TASK OBJECTIVE - Pictures are to be left out, but please repeat each record exactly.

Page images and extracted text
________________________

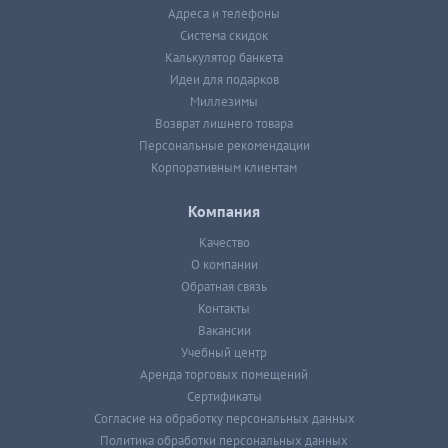
Адреса и телефоны
Система скидок
Калькулятор банкета
Идеи для подарков
Миллезимы
Возврат лишнего товара
Персональные рекомендации
Корпоративным клиентам
Компания
Качество
О компании
Обратная связь
Контакты
Вакансии
Учебный центр
Аренда торговых помещений
Сертификаты
Согласие на обработку персональных данных
Политика обработки персональных данных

________________________

ANSWER SECTION -
Адреса и телефоны
Система скидок
Калькулятор банкета
Идеи для подарков
Миллезимы
Возврат лишнего товара
Персональные рекомендации
Корпоративным клиентам
Компания
Качество
О компании
Обратная связь
Контакты
Вакансии
Учебный центр
Аренда торговых помещений
Сертификаты
Согласие на обработку персональных данных
Политика обработки персональных данных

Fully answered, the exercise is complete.